→ **TASK GOAL**: Using the listing below, report each line holding the string "Choose".

■ ■ ■ ■ ■

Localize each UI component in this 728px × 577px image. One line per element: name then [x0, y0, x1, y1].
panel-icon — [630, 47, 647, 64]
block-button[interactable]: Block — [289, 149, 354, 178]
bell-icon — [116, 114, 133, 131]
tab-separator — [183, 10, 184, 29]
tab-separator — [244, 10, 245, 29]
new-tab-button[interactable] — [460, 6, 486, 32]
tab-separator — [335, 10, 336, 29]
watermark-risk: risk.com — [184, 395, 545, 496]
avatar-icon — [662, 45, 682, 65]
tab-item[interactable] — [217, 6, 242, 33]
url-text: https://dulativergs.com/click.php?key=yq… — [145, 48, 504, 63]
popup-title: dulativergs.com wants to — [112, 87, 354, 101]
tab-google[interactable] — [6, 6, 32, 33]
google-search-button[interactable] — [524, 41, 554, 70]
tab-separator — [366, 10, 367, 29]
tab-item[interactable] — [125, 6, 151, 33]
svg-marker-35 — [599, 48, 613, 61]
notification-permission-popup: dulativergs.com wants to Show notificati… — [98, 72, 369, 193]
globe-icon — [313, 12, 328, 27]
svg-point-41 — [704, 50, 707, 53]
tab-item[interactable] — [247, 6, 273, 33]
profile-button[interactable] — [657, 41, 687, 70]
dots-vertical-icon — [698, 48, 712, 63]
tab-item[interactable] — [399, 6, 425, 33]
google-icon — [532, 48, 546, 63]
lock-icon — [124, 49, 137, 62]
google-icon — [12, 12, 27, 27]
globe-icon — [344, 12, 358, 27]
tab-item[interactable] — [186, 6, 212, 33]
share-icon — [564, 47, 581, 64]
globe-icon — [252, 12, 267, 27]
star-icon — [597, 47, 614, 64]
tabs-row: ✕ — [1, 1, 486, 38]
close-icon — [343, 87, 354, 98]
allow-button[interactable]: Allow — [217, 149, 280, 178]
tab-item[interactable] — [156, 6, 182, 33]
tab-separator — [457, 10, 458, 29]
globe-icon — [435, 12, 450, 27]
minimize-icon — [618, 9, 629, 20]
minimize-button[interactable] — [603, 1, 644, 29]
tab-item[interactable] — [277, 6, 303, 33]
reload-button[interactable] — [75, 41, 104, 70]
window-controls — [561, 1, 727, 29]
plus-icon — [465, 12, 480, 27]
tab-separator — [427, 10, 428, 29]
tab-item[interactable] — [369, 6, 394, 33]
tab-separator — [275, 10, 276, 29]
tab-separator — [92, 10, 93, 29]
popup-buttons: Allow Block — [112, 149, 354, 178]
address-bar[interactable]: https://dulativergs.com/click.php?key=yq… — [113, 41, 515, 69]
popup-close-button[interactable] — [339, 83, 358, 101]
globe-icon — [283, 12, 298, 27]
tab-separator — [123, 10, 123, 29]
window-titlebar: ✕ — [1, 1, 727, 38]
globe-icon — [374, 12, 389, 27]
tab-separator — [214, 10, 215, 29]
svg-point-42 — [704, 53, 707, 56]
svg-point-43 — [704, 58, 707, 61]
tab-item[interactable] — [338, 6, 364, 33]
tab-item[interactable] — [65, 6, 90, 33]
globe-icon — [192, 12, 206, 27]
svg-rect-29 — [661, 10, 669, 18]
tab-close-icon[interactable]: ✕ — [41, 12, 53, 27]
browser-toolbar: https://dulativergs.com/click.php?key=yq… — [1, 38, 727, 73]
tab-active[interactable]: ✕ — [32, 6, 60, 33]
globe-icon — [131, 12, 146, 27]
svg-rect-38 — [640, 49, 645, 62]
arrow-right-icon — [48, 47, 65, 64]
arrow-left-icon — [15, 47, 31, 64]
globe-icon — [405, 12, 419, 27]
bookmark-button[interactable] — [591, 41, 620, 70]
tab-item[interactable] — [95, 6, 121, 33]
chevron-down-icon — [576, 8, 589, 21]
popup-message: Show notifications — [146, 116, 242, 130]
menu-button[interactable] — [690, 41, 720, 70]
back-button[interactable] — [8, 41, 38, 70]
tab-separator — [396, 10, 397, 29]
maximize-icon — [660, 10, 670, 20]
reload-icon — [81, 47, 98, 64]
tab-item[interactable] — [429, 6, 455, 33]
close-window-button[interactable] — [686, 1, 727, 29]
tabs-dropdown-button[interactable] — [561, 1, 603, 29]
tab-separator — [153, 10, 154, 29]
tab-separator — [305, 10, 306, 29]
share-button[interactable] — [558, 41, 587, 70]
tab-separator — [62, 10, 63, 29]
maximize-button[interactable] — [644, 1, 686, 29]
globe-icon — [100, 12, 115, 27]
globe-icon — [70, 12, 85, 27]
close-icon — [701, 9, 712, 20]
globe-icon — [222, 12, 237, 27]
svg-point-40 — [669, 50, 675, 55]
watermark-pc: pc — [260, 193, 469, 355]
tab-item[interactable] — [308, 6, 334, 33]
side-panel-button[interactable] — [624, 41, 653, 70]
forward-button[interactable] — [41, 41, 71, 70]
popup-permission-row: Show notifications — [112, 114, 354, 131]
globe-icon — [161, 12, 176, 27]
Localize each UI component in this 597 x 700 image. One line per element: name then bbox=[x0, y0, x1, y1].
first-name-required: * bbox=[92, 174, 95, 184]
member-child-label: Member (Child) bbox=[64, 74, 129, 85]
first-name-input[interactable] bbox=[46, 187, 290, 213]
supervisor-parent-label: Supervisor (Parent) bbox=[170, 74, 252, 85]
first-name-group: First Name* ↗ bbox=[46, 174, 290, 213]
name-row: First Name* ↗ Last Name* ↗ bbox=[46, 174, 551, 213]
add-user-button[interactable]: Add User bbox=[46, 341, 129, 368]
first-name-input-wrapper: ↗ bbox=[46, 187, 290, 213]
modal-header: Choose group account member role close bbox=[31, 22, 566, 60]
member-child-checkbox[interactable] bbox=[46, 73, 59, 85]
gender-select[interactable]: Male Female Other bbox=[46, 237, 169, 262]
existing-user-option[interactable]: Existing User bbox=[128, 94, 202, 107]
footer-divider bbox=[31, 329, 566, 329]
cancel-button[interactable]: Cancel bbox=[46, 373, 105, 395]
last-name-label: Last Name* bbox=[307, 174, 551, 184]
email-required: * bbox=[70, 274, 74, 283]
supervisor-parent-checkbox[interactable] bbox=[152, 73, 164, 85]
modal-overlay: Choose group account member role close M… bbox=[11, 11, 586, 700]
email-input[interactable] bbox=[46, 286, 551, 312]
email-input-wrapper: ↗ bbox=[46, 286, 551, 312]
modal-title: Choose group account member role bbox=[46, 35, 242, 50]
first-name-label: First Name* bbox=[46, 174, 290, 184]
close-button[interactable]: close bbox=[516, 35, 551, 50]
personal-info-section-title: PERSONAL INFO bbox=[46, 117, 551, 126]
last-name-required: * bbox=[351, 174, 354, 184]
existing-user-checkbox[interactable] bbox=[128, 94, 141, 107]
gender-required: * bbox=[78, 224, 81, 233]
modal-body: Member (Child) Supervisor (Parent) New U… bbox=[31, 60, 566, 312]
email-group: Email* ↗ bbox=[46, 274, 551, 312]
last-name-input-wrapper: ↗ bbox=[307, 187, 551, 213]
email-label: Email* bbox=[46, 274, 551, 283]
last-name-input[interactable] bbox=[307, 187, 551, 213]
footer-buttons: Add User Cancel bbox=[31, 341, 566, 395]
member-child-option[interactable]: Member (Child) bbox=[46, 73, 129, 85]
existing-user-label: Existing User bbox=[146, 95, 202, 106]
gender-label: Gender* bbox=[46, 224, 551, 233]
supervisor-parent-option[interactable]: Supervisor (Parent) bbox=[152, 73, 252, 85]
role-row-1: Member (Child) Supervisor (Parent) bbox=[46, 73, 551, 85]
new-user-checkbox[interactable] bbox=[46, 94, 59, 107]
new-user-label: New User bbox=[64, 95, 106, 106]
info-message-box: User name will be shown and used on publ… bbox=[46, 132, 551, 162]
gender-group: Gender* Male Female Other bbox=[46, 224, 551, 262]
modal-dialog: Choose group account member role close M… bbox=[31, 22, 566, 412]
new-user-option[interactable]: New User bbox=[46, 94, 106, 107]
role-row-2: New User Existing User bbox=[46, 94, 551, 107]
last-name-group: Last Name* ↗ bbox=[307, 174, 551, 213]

■ ■ ■ ■ ■

→ **WRITTEN ANSWER**:
modal-header: Choose group account member role close bbox=[31, 22, 566, 60]
modal-overlay: Choose group account member role close M… bbox=[11, 11, 586, 700]
modal-title: Choose group account member role bbox=[46, 35, 242, 50]
modal-dialog: Choose group account member role close M… bbox=[31, 22, 566, 412]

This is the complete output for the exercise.